START Exercise materials

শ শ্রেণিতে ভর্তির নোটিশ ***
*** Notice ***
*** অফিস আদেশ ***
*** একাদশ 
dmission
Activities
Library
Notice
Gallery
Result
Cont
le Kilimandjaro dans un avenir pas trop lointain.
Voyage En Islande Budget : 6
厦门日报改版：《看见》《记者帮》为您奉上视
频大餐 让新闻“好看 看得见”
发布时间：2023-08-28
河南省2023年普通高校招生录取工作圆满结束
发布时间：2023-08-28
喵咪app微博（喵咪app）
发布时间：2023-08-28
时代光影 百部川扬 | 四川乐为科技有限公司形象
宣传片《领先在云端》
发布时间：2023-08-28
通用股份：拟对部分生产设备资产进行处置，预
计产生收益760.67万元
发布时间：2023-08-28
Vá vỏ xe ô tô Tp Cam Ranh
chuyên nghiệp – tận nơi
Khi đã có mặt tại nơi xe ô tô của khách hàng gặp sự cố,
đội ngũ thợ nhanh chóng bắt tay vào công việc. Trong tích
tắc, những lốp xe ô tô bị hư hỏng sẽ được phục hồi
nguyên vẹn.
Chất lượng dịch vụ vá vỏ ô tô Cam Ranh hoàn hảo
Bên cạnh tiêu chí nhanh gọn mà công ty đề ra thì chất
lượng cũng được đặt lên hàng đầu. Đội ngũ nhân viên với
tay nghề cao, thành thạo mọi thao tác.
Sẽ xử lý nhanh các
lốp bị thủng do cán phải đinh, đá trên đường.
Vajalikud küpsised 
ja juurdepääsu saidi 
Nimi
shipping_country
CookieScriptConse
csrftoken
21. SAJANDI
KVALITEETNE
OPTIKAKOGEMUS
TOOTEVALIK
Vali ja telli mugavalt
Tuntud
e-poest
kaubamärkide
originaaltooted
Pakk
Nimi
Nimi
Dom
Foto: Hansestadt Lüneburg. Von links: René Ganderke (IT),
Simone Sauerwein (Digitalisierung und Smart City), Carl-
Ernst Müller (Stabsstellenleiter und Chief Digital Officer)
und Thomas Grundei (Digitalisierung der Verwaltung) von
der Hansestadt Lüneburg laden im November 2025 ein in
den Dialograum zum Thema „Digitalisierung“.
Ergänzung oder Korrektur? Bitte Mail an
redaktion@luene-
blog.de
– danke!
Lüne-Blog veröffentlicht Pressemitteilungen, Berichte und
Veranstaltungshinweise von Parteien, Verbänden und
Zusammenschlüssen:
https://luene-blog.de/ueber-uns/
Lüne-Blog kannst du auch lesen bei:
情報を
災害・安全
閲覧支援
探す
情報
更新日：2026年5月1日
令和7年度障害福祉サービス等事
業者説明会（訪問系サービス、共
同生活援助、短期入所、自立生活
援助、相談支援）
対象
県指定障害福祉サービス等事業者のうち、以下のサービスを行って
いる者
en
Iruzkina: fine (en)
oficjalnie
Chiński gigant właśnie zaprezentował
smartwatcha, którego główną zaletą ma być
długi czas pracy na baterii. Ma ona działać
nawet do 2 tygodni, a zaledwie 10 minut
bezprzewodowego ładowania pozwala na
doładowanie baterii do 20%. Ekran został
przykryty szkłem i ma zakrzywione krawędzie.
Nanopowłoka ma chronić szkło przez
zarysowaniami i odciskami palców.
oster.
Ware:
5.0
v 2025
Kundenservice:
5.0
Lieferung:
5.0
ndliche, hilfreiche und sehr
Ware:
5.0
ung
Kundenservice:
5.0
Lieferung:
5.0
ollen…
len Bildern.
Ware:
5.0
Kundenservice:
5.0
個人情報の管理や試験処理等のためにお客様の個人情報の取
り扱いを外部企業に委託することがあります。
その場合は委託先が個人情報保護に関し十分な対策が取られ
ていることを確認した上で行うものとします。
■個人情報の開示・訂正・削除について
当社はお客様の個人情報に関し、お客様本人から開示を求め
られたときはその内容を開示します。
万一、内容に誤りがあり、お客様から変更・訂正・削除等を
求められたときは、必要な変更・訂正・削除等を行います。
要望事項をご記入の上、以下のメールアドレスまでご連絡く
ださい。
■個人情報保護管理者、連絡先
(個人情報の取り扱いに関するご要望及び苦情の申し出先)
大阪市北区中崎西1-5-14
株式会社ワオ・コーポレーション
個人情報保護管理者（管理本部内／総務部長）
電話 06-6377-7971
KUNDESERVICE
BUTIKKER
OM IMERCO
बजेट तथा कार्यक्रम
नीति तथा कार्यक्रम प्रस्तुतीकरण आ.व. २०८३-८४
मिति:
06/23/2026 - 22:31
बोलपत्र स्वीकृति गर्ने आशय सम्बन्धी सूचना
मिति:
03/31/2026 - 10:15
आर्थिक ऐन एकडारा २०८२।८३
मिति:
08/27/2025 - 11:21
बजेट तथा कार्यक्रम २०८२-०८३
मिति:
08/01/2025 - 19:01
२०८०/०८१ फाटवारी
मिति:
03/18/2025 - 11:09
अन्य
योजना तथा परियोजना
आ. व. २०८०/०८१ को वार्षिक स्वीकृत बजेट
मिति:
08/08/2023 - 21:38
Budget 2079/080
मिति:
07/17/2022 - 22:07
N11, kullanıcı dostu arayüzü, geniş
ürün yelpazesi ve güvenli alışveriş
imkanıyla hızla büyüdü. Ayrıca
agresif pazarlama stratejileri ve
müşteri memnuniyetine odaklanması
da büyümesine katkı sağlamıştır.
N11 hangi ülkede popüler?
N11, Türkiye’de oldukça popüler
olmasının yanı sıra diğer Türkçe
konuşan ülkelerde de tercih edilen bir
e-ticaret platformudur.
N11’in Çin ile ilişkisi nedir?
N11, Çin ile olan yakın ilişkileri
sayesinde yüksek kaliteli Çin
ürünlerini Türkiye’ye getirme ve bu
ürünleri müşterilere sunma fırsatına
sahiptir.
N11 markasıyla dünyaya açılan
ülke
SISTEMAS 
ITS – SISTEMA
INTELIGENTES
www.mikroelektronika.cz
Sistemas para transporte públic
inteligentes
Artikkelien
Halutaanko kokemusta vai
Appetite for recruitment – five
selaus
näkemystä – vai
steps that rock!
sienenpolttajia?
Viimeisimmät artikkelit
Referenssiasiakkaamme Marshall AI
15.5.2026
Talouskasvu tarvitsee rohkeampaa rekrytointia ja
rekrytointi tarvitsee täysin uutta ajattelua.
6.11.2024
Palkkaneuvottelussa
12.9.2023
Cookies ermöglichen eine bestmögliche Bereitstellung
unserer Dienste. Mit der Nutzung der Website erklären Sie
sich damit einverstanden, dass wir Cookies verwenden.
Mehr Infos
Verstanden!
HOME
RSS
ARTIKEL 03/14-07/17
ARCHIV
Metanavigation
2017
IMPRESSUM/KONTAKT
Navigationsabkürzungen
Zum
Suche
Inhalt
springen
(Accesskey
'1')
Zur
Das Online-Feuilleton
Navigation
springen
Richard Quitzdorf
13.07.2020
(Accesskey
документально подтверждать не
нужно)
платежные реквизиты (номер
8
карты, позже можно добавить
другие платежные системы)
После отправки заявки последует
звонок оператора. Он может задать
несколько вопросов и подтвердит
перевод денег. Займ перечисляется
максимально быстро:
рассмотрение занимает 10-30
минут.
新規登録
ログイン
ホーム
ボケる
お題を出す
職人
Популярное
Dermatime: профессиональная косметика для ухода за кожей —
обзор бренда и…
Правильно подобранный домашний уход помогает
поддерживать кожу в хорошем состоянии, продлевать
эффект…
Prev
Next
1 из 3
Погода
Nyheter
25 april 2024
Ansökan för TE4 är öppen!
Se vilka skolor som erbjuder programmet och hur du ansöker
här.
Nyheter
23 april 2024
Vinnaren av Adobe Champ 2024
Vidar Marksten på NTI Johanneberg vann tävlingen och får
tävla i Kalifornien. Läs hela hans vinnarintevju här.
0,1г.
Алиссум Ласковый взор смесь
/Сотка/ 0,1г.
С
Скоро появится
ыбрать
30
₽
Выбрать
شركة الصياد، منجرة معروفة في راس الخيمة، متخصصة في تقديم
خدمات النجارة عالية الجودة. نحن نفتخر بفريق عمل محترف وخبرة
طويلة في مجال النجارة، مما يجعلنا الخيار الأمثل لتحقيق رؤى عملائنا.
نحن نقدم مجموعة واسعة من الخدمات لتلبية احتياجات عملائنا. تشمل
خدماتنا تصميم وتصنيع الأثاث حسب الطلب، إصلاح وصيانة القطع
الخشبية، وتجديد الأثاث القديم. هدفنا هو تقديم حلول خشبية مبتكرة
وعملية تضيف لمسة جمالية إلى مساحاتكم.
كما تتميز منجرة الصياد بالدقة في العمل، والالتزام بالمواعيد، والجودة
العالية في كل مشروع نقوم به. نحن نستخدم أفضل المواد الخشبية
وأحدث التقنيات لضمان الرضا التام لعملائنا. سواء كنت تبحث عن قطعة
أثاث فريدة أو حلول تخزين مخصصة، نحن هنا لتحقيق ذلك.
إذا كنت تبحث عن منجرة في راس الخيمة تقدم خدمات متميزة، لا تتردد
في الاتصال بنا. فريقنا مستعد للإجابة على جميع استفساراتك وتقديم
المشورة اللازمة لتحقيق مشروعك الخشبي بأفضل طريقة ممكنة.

END Exercise materials

What you will do
Examine the records above and state the number of lines that include "الخيمة", with no further text.

Result of the exercise
2